Task to carry out:
The lines to extract run from the start of the records through the line with "confidentialité", both ends included; drop the pictures.
..........
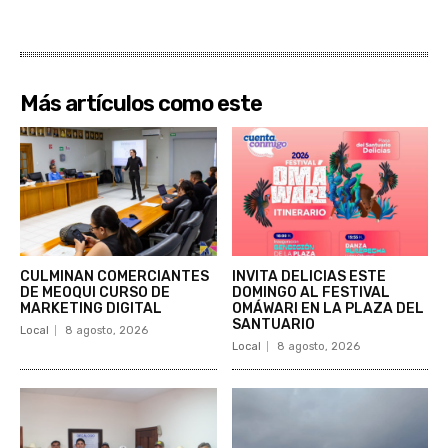
Más artículos como este
CULMINAN COMERCIANTES
INVITA DELICIAS ESTE
DE MEOQUI CURSO DE
DOMINGO AL FESTIVAL
MARKETING DIGITAL
OMÁWARI EN LA PLAZA DEL
SANTUARIO
Local
8 agosto, 2026
Local
8 agosto, 2026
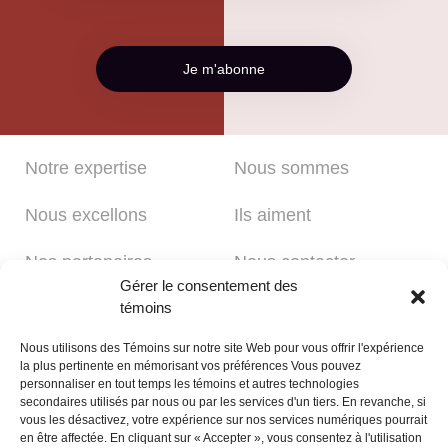
Notre expertise
Nous sommes
Nous excellons
Ils aiment
Nos partenaires
Nous contacter
Gérer le consentement des
Politique de
Politique de témoins
témoins
confidentialité
Nous utilisons des Témoins sur notre site Web pour vous offrir l'expérience
la plus pertinente en mémorisant vos préférences Vous pouvez
personnaliser en tout temps les témoins et autres technologies
Disponible sur rendez-vous
secondaires utilisés par nous ou par les services d'un tiers. En revanche, si
vous les désactivez, votre expérience sur nos services numériques pourrait
Lundi au vendredi, de 8h30 à 16h30
en être affectée. En cliquant sur « Accepter », vous consentez à l'utilisation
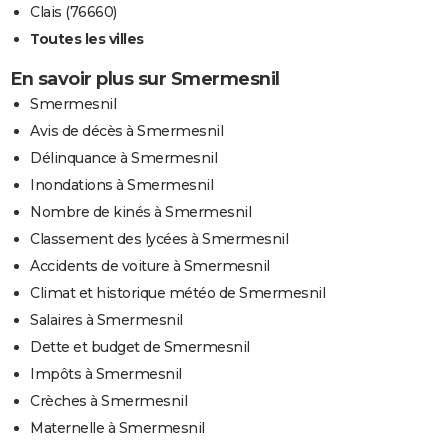
Clais (76660)
Toutes les villes
En savoir plus sur Smermesnil
Smermesnil
Avis de décès à Smermesnil
Délinquance à Smermesnil
Inondations à Smermesnil
Nombre de kinés à Smermesnil
Classement des lycées à Smermesnil
Accidents de voiture à Smermesnil
Climat et historique météo de Smermesnil
Salaires à Smermesnil
Dette et budget de Smermesnil
Impôts à Smermesnil
Crèches à Smermesnil
Maternelle à Smermesnil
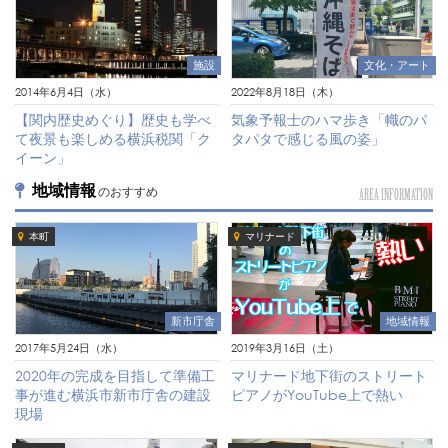
文化・アート
施設
2022年8月18日（木）
2014年6月4日（水）
気象予報士のハマ歩き「幟のパ
【関内歴史めぐり】歴史も学べ
タパタで感じる風の姿」
て夜景も楽しめる横浜税関「ク
イーン」
地域情報
のおすすめ
AREA INFORMATION
本町
マリナード
新市庁舎
地域情報
2017年5月24日（水）
2019年3月16日（土）
2020年の完成を目指して準備工
マリナード地下街のストリート
事が進む横浜市新市庁舎の建設
ピアノがYouTube上で熱い
現場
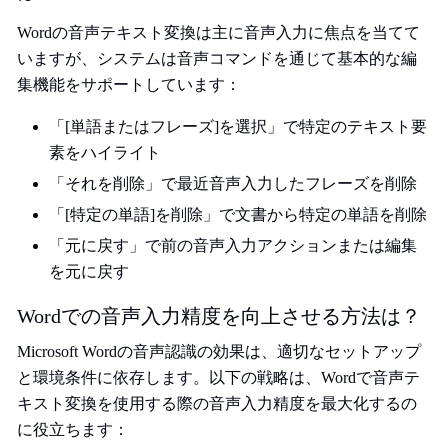
Wordの音声テキスト変換は主に音声入力に焦点を当てて
いますが、システムは音声コマンドを通じて基本的な編
集機能をサポートしています：
「[単語またはフレーズ]を選択」で特定のテキスト要
素をハイライト
「それを削除」で最近音声入力したフレーズを削除
「[特定の単語]を削除」で文書から特定の単語を削除
「元に戻す」で前の音声入力アクションまたは編集
を元に戻す
Wordでの音声入力精度を向上させる方法は？
Microsoft Wordの音声認識の効果は、適切なセットアップ
と環境条件に依存します。以下の戦略は、Wordで音声テ
キスト変換を使用する際の音声入力精度を最大化するの
に役立ちます：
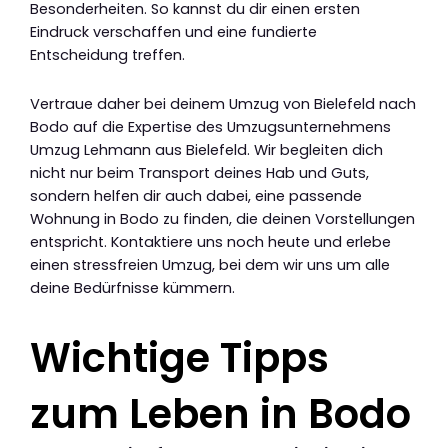
Besonderheiten. So kannst du dir einen ersten
Eindruck verschaffen und eine fundierte
Entscheidung treffen.
Vertraue daher bei deinem Umzug von Bielefeld nach
Bodo auf die Expertise des Umzugsunternehmens
Umzug Lehmann aus Bielefeld. Wir begleiten dich
nicht nur beim Transport deines Hab und Guts,
sondern helfen dir auch dabei, eine passende
Wohnung in Bodo zu finden, die deinen Vorstellungen
entspricht. Kontaktiere uns noch heute und erlebe
einen stressfreien Umzug, bei dem wir uns um alle
deine Bedürfnisse kümmern.
Wichtige Tipps
zum Leben in Bodo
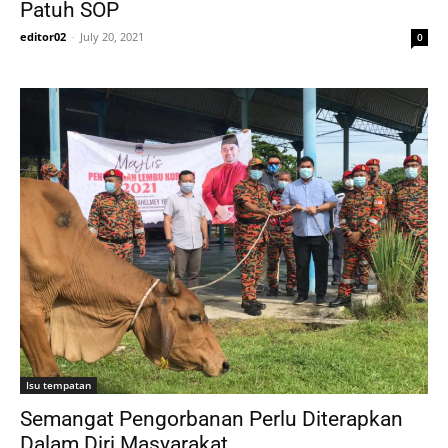
Patuh SOP
editor02
-
July 20, 2021
0
Isu tempatan
Semangat Pengorbanan Perlu Diterapkan
Dalam Diri Masyarakat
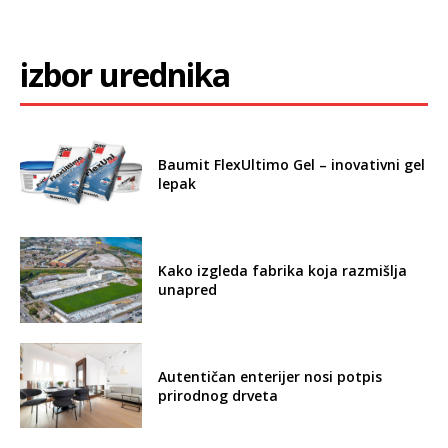
I WANT IN
I've read and accept the
Privacy Policy
.
u trendu
Pluta – čudo na podu i zidu
Pluta – ekološki materijal bez premca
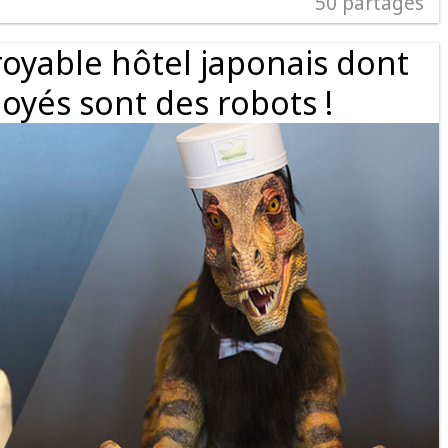
50
partages
royable hôtel japonais dont
oyés sont des robots !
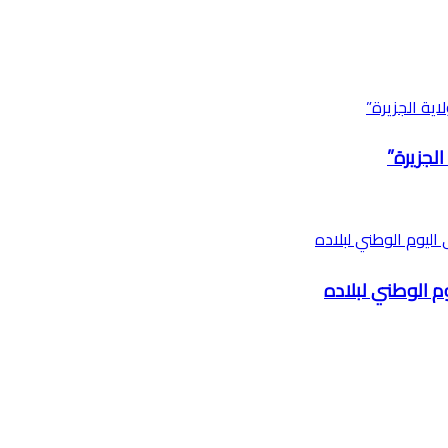
لجزيرة”
 الوطني لبلاده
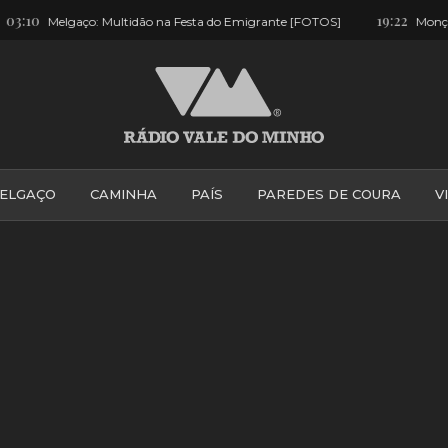
19:22
e [FOTOS]
Monção: Colisão entre ligeiro e trotinete provoca um fer
ELGAÇO
CAMINHA
PAÍS
PAREDES DE COURA
V
PONTE DE LIMA
PONTE DA BARCA
VALE DO MINH
VILA PRAIA DE ÂNCORA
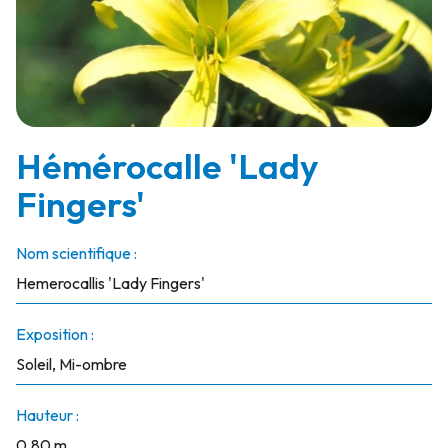
Hémérocalle 'Lady
Fingers'
Nom scientifique :
Hemerocallis 'Lady Fingers'
Exposition :
Soleil, Mi-ombre
Hauteur :
0.80 m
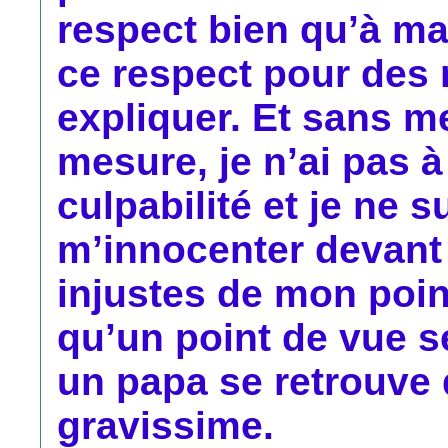
respect bien qu’à main
ce respect pour des 
expliquer. Et sans me
mesure, je n’ai pas à
culpabilité et je ne s
m’innocenter devant 
injustes de mon poin
qu’un point de vue 
un papa se retrouve 
gravissime.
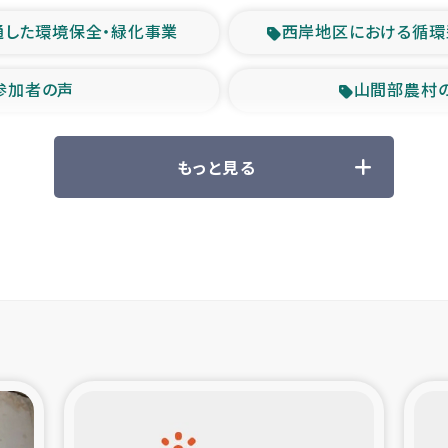
通した環境保全・緑化事業
西岸地区における循環
参加者の声
山間部農村
救援の時代
森林保全型
もっと見る
ル豪雨緊急支援
大雨による
産者支援事業
シリア国内避難民・
シリア難民支援事業
インドネシア中部 スラウ
ィブ県帰還民の生活再建支援
スリランカ ジ
 緊急人道支援
スリランカ南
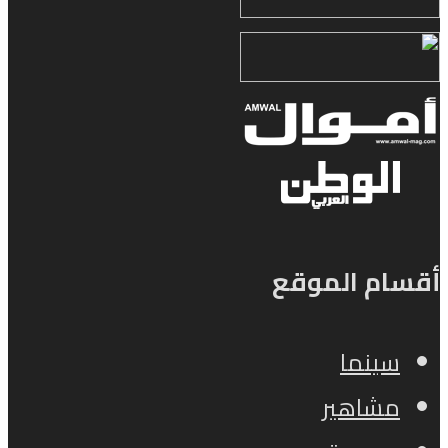
أقسام الموقع
سينما
مشاهير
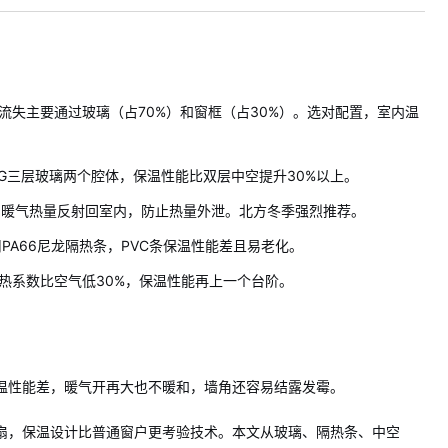
流失主要通过玻璃（占70%）和窗框（占30%）。选对配置，室内温
2A+5G三层玻璃两个腔体，保温性能比双层中空提升30%以上。
内暖气热量反射回室内，防止热量外泄。北方冬季强烈推荐。
用PA66尼龙隔热条，PVC条保温性能差且易老化。
热系数比空气低30%，保温性能再上一个台阶。
温性能差，暖气开再大也不暖和，墙角还容易结露发霉。
扇，保温设计比普通窗户更考验技术。本文从玻璃、隔热条、中空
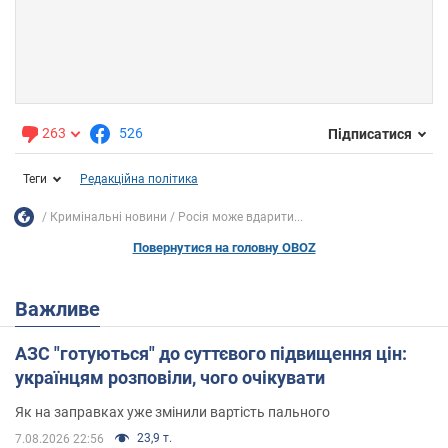
263
526
Підписатися
Теги
Редакційна політика
Кримінальні новини
Росія може вдарити...
Повернутися на головну OBOZ
Важливе
АЗС "готуються" до суттєвого підвищення цін:
українцям розповіли, чого очікувати
Як на заправках уже змінили вартість пального
23,9 т.
7.08.2026 22:56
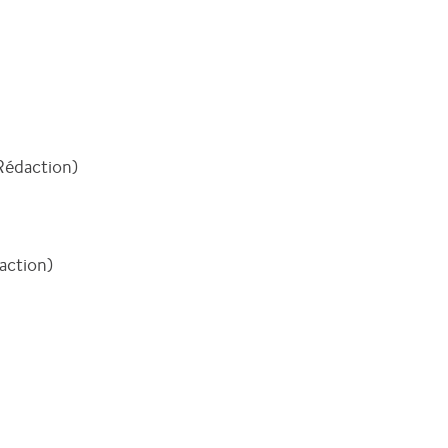
(Rédaction)
action)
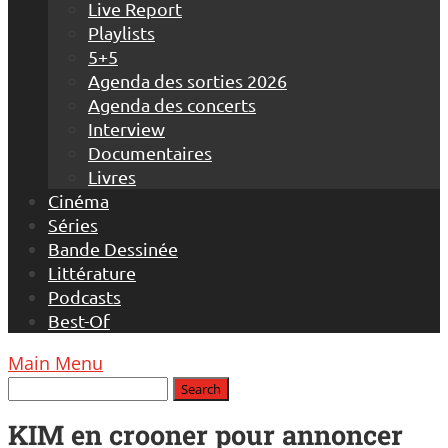
Live Report
Playlists
5+5
Agenda des sorties 2026
Agenda des concerts
Interview
Documentaires
Livres
Cinéma
Séries
Bande Dessinée
Littérature
Podcasts
Best-Of
Main Menu
KIM en crooner pour annoncer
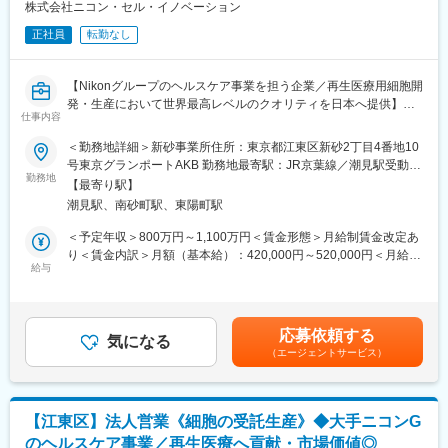
・東京支店は東北、関東甲信越、東海北陸を管轄しています。今
株式会社ニコン・セル・イノベーション
変更の範囲：会社の定める業務
回は関東甲信越エリアを担当いただく想定です。
正社員
転勤なし
・出張頻度は2～3日/月、宿泊を伴う場合もあります。
・残業時間は10～20時間/月、土日出勤は年数回程度です。
【Nikonグループのヘルスケア事業を担う企業／再生医療用細胞開
◇仕事魅力
発・生産において世界最高レベルのクオリティを日本へ提供】
・医療を支える社会貢献性の高い仕事でありながら、最先端技術
仕事内容
の習得や成長市場での経験を通じて、ご自身の市場価値向上も実
【業務概要】
＜勤務地詳細＞新砂事業所住所：東京都江東区新砂2丁目4番地10
現できるポジションです。
再生医療受託製造の拡大に伴い、ビジネス基盤となるシステム設
号東京グランポートAKB 勤務地最寄駅：JR京葉線／潮見駅受動喫
・マネージャーや本部スタッフへのキャリアパスがあり、将来的
計から運用までを統括いただきます。顧客やベンダー等とのコミ
勤務地
煙対策：屋内全面禁煙変更の範囲：会社の定める事業所
に組織運営を担う人材を目指せます。
【最寄り駅】
ュニケーションを通じて、事業推進に必要なITシステム全域での
潮見駅、南砂町駅、東陽町駅
課題・対策を整理し、経営資源の最適化を前提に、アーキテクチ
◇当社について
ャの設計及びアプリケーションやインフラのコンポーネント定義
＜予定年収＞800万円～1,100万円＜賃金形態＞月給制賃金改定あ
1921年創業「医療を通じて社会に貢献する」を企業理念とし、売
を担当いただきます。
り＜賃金内訳＞月額（基本給）：420,000円～520,000円＜月給＞
上高1兆1,319億円／（2026年3月）、グローバル売上比率77％、
給与
420,000円～520,000円＜昇給有無＞有＜残業手当＞有＜給与補足
世界160の国と地域に展開するグローバル総合医療機器メーカー
【業務内容】
＞※経験・能力・現給与等を考慮の上、適宜決定致します。■賞
へと成長しました。2022年度からの5か年成長戦略「GS26」で
■国内外の顧客、ベンダー等との会議・対話
与：年2回（6月・12月）■役職がつく場合には、別途手当が支給
は、「デバイスからソリューションへ」という中長期ビジョンを
■医薬品製造業におけるアプリケーション・インフラのアーキテク
されます。(例：課長職5万)賃金はあくまでも目安の金額であり、
掲げ、医療課題への革新的かつ包括的なソリューションを提供す
応募依頼する
チャ構築・コンポーネント定義
気になる
選考を通じて上下する可能性があります。月給(月額)は固定手当を
ることで、社会価値の創造に貢献し企業価値の最大化を目指しま
（エージェントサービス）
顧客ニーズをふまえ、アプリケーション・インフラ含めたIT全体
含めた表記です。
す
でのあるべき姿と現状とのGapを特定し、社内関係者、アプリケ
ーション及びネットワークベンダーやニコン（※）と連携しなが
変更の範囲：会社の定める業務
ら、最適なアーキテクチャ構築・コンポーネント定義を進めてい
【江東区】法人営業《細胞の受託生産》◆大手ニコンG
ただきます。
のヘルスケア事業／再生医療へ貢献・市場価値◎
※当社はニコングループの一員として、親会社であるニコンのIT基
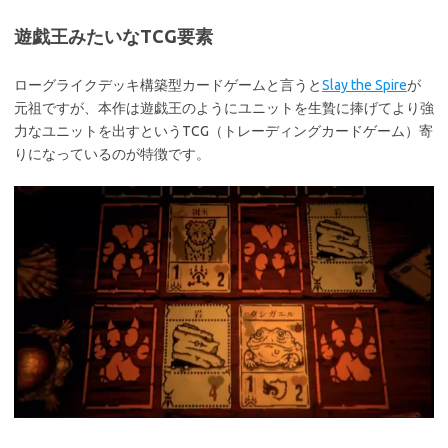
遊戯王みたいなTCG要素
ローグライクデッキ構築型カードゲームと言うと
Slay the Spire
が
元祖ですが、本作は遊戯王のようにユニットを生贄に捧げてより強
力なユニットを出すというTCG（トレーディングカードゲーム）寄
りになっているのが特徴です。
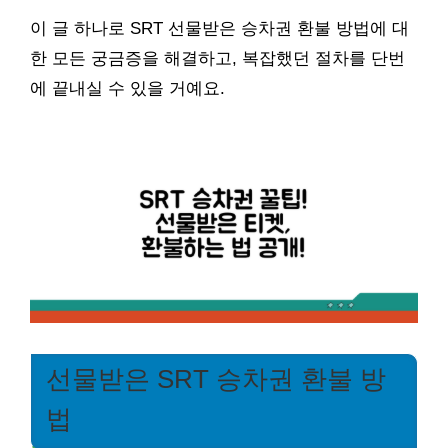
이 글 하나로 SRT 선물받은 승차권 환불 방법에 대
한 모든 궁금증을 해결하고, 복잡했던 절차를 단번
에 끝내실 수 있을 거예요.
선물받은 SRT 승차권 환불 방
법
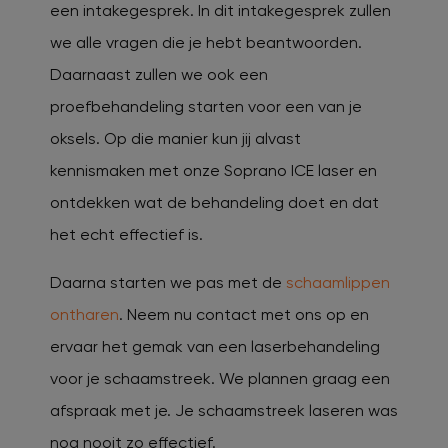
een intakegesprek. In dit intakegesprek zullen
we alle vragen die je hebt beantwoorden.
Daarnaast zullen we ook een
proefbehandeling starten voor een van je
oksels. Op die manier kun jij alvast
kennismaken met onze Soprano ICE laser en
ontdekken wat de behandeling doet en dat
het echt effectief is.
Daarna starten we pas met de
schaamlippen
ontharen
. Neem nu contact met ons op en
ervaar het gemak van een laserbehandeling
voor je schaamstreek. We plannen graag een
afspraak met je. Je schaamstreek laseren was
nog nooit zo effectief.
..........
Problem solution:
Más artículos como este
CULMINAN COMERCIANTES
INVITA DELICIAS ESTE
DE MEOQUI CURSO DE
DOMINGO AL FESTIVAL
MARKETING DIGITAL
OMÁWARI EN LA PLAZA DEL
SANTUARIO
Local
8 agosto, 2026
Local
8 agosto, 2026
Notre expertise
Nous sommes
Nous excellons
Ils aiment
Nos partenaires
Nous contacter
Gérer le consentement des
Politique de
Politique de témoins
témoins
confidentialité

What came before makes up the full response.